Work to be completed: The required result is an exact copy of the lines from the one containing "opistomiformis" to the last line of the records, both ends included, without pictures.

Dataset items
+-------+

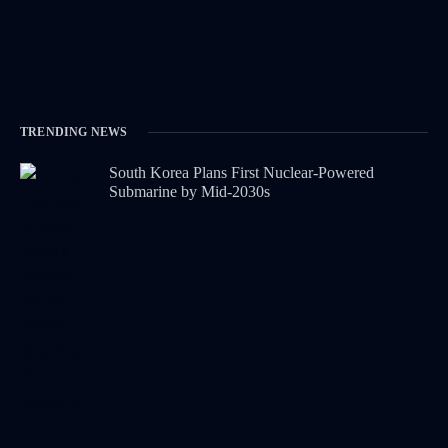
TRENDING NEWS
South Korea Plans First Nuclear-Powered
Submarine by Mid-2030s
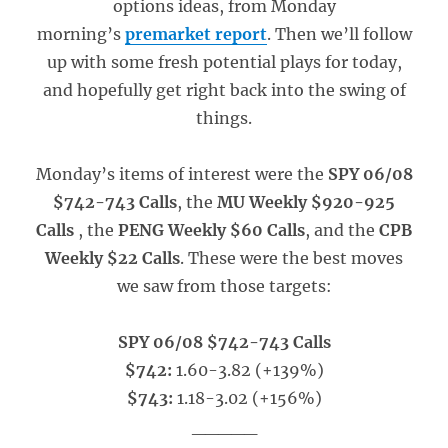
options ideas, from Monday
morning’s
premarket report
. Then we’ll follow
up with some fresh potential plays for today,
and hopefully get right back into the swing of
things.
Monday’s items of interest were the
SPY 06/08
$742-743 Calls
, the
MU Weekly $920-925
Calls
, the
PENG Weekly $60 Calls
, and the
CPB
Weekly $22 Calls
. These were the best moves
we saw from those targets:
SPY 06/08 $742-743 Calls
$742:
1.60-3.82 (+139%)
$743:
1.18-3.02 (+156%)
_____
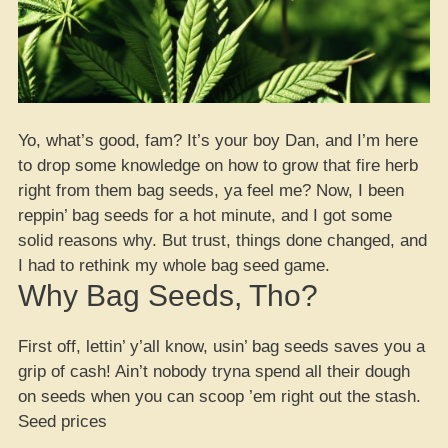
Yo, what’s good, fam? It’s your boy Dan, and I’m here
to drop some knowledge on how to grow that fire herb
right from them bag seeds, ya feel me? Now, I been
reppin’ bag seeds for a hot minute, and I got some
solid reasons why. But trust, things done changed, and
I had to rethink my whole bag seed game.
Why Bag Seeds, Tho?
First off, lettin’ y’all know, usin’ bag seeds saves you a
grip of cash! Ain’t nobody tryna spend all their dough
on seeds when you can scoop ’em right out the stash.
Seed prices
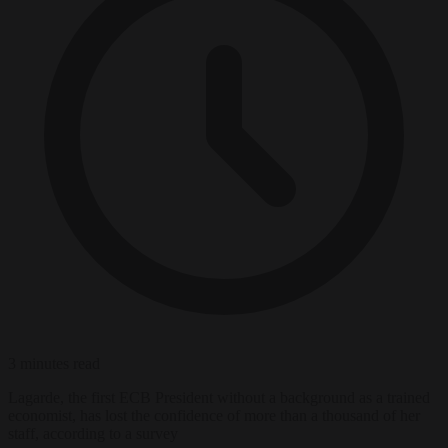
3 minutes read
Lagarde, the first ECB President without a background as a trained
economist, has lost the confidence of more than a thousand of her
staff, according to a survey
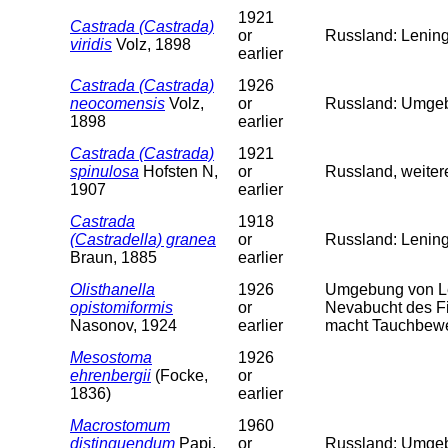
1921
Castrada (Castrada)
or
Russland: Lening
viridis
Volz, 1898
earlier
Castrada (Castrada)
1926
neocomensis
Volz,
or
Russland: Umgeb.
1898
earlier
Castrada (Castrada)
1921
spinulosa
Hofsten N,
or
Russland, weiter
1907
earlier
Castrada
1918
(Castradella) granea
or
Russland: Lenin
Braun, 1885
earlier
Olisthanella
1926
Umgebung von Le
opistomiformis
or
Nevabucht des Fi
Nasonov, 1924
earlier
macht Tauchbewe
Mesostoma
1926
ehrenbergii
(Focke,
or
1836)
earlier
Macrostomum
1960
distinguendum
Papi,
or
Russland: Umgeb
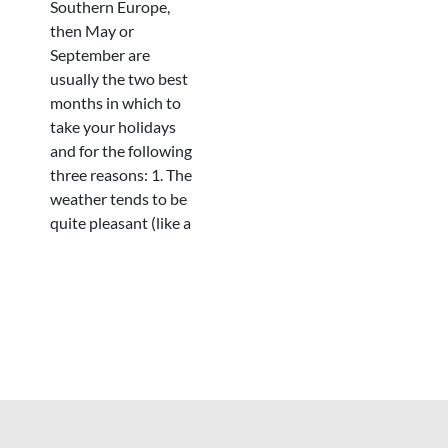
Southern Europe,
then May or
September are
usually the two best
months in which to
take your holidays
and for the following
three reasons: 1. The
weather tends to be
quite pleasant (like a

+-------+

Solution for this exercise:
opistomiformis
or
Nevabucht des Fi
Nasonov, 1924
earlier
macht Tauchbewe
Mesostoma
1926
ehrenbergii
(Focke,
or
1836)
earlier
Macrostomum
1960
distinguendum
Papi,
or
Russland: Umgeb
Southern Europe,
then May or
September are
usually the two best
months in which to
take your holidays
and for the following
three reasons: 1. The
weather tends to be
quite pleasant (like a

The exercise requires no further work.